Chain Reaction Quotes (2 quotes)
The object of the project is to produce a practical military weapon in the form of a bomb in which the energy is released by a fast neutron chain reaction in one or more of the materials known to show nuclear fission.
From notes (written up by Edward U. Condon) of introductory lectures by Robert Serber (Apr 1943) at the start-up of the Los Alamos Project. For distribution to new arrivals, the notes were mimeographed as The Los Alamos Primer. See 'Object', Sec.1, p.1. Declassified in 1965. Published with an Introduction and extensive notations added by the editor, in Robert Serber and Richard Rhodes (ed.), The Los Alamos Primer: The First Lectures on How To Build an Atomic Bomb (1992), 3.
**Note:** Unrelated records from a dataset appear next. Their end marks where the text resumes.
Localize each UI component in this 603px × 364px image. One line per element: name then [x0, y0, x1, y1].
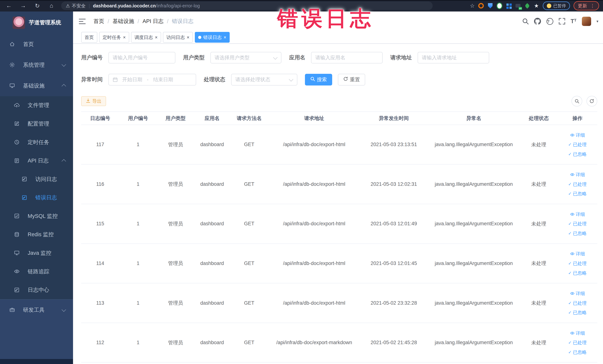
mark-ignored-link[interactable]: ✓ 已忽略 — [568, 191, 587, 197]
tag-tab[interactable]: 访问日志× — [163, 32, 193, 43]
tag-tab[interactable]: 首页 — [81, 32, 97, 43]
address-bar[interactable]: ⚠ 不安全 | dashboard.yudao.iocoder.cn /infr… — [61, 1, 433, 10]
mark-ignored-link[interactable]: ✓ 已忽略 — [568, 270, 587, 276]
search-icon[interactable] — [522, 18, 529, 24]
cell-status: 未处理 — [520, 141, 557, 148]
close-icon[interactable]: × — [223, 35, 226, 40]
forward-icon[interactable]: → — [20, 2, 26, 9]
table-row: 113 1 管理员 dashboard GET /api/infra/db-do… — [81, 283, 597, 323]
request-url-input[interactable] — [418, 52, 489, 63]
chevron-up-icon — [62, 159, 66, 164]
sidebar-collapse-bar[interactable] — [0, 359, 73, 364]
extensions-puzzle-icon[interactable]: ★ — [533, 3, 539, 9]
close-icon[interactable]: × — [155, 35, 158, 40]
process-status-select[interactable]: 请选择处理状态 — [231, 74, 297, 85]
table-row: 115 1 管理员 dashboard GET /api/infra/db-do… — [81, 204, 597, 244]
detail-link[interactable]: 详细 — [570, 330, 585, 336]
close-icon[interactable]: × — [123, 35, 126, 40]
export-button[interactable]: 导出 — [81, 96, 106, 106]
search-button[interactable]: 搜索 — [305, 74, 332, 85]
user-id-label: 用户编号 — [81, 54, 103, 61]
mark-processed-link[interactable]: ✓ 已处理 — [568, 181, 587, 187]
tag-tab[interactable]: 定时任务× — [99, 32, 129, 43]
sidebar-item[interactable]: Redis 监控 — [0, 225, 73, 244]
cell-app-name: dashboard — [194, 260, 230, 266]
sidebar-item[interactable]: 首页 — [0, 34, 73, 55]
mark-processed-link[interactable]: ✓ 已处理 — [568, 141, 587, 148]
reset-button[interactable]: 重置 — [338, 74, 365, 85]
close-icon[interactable]: × — [187, 35, 189, 40]
extension-leaf-icon[interactable] — [524, 3, 530, 9]
tag-tab[interactable]: 错误日志× — [195, 32, 230, 43]
paused-chip[interactable]: 已暂停 — [543, 1, 570, 10]
breadcrumb-api-log[interactable]: API 日志 — [142, 18, 163, 25]
mark-processed-link[interactable]: ✓ 已处理 — [568, 260, 587, 267]
sidebar-item[interactable]: 研发工具 — [0, 300, 73, 320]
page-header: 首页 / 基础设施 / API 日志 / 错误日志 ? TT ▾ — [73, 12, 603, 31]
cell-request-url: /api/infra/db-doc/export-html — [268, 260, 360, 266]
help-icon[interactable]: ? — [546, 18, 553, 25]
reload-icon[interactable]: ↻ — [34, 2, 41, 9]
extension-on-switch-icon[interactable] — [515, 3, 521, 9]
check-icon: ✓ — [568, 191, 572, 196]
mark-processed-link[interactable]: ✓ 已处理 — [568, 300, 587, 306]
row-actions: 详细 ✓ 已处理 ✓ 已忽略 — [557, 290, 597, 316]
sidebar-item[interactable]: API 日志 — [0, 152, 73, 170]
mark-ignored-link[interactable]: ✓ 已忽略 — [568, 349, 587, 355]
detail-link[interactable]: 详细 — [570, 211, 585, 217]
app-name-input[interactable] — [311, 52, 383, 63]
refresh-table-button[interactable] — [587, 96, 597, 107]
mark-processed-link[interactable]: ✓ 已处理 — [568, 340, 587, 346]
user-id-input[interactable] — [108, 52, 175, 63]
col-status: 处理状态 — [520, 115, 557, 122]
sidebar-item[interactable]: 错误日志 — [0, 188, 73, 207]
extension-shield-icon[interactable] — [487, 3, 493, 9]
user-type-select[interactable]: 请选择用户类型 — [210, 52, 282, 63]
cell-user-id: 1 — [119, 260, 157, 266]
sidebar-item[interactable]: 文件管理 — [0, 96, 73, 115]
breadcrumb-infra[interactable]: 基础设施 — [113, 18, 134, 25]
sidebar-item[interactable]: MySQL 监控 — [0, 207, 73, 225]
cell-user-id: 1 — [119, 340, 157, 345]
security-label[interactable]: 不安全 — [72, 3, 86, 9]
back-icon[interactable]: ← — [5, 2, 12, 9]
extension-green-circle-icon[interactable] — [497, 3, 502, 9]
main-content: 用户编号 用户类型 请选择用户类型 应用名 请求地址 异常时间 开始日期 - 结… — [73, 44, 603, 364]
home-icon[interactable]: ⌂ — [48, 2, 55, 9]
bookmark-star-icon[interactable]: ☆ — [470, 3, 475, 9]
monitor-icon — [14, 250, 20, 256]
github-icon[interactable] — [534, 18, 541, 25]
mark-processed-link[interactable]: ✓ 已处理 — [568, 221, 587, 227]
sidebar-item[interactable]: 系统管理 — [0, 55, 73, 75]
extension-grid-icon[interactable] — [506, 3, 512, 9]
detail-link[interactable]: 详细 — [570, 172, 585, 178]
sidebar-item[interactable]: 基础设施 — [0, 75, 73, 96]
detail-link[interactable]: 详细 — [570, 132, 585, 138]
hide-search-button[interactable] — [571, 96, 582, 107]
font-size-icon[interactable]: TT — [570, 18, 577, 25]
chevron-down-icon[interactable]: ▾ — [596, 19, 598, 23]
extension-orange-icon[interactable] — [478, 3, 484, 9]
detail-link[interactable]: 详细 — [570, 251, 585, 257]
exception-time-range[interactable]: 开始日期 - 结束日期 — [108, 74, 196, 85]
tag-tab[interactable]: 调度日志× — [131, 32, 161, 43]
sidebar-item[interactable]: 配置管理 — [0, 115, 73, 133]
sidebar-item[interactable]: Java 监控 — [0, 244, 73, 262]
update-button[interactable]: 更新 ⋮ — [574, 1, 599, 10]
sidebar-item[interactable]: 定时任务 — [0, 133, 73, 152]
menu-dots-icon[interactable]: ⋮ — [590, 3, 595, 9]
mark-ignored-link[interactable]: ✓ 已忽略 — [568, 151, 587, 157]
detail-link[interactable]: 详细 — [570, 290, 585, 296]
sidebar-logo[interactable]: 芋道管理系统 — [0, 12, 73, 34]
fullscreen-icon[interactable] — [559, 18, 565, 24]
mark-ignored-link[interactable]: ✓ 已忽略 — [568, 309, 587, 316]
sidebar-item[interactable]: 链路追踪 — [0, 262, 73, 281]
breadcrumb-home[interactable]: 首页 — [93, 18, 104, 25]
avatar[interactable] — [582, 17, 591, 26]
calendar-icon — [113, 77, 118, 82]
mark-ignored-link[interactable]: ✓ 已忽略 — [568, 230, 587, 236]
hamburger-icon[interactable] — [79, 19, 86, 24]
sidebar-item[interactable]: 访问日志 — [0, 170, 73, 188]
cell-user-id: 1 — [119, 142, 157, 147]
sidebar-item[interactable]: 日志中心 — [0, 281, 73, 299]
We have seen that a proton of energy corresponding to 30,000 volts can effect the transformation of lithium into two fast α-particles, which together have an energy equivalent of more than 16 million volts. Considering the individual process, the output of energy in the transmutation is more than 500 times greater than the energy carried by the proton. There is thus a great gain of energy in the single transmutation, but we must not forget that on an average more than 1000 million protons of equal energy must be fired into the lithium before one happens to hit and enter the lithium nucleus. It is clear in this case that on the whole the energy derived from transmutation of the atom is small compared with the energy of the bombarding particles. There thus seems to be little prospect that we can hope to obtain a new source of power by these processes. It has sometimes been suggested, from analogy with ordinary explosives, that the transmutation of one atom might cause the transmutation of a neighbouring nucleus, so that the explosion would spread throughout all the material. If this were true, we should long ago have had a gigantic explosion in our laboratories with no one remaining to tell the tale. The absence of these accidents indicates, as we should expect, that the explosion is confined to the individual nucleus and does not spread to the neighbouring nuclei, which may be regarded as relatively far removed from the centre of the explosion.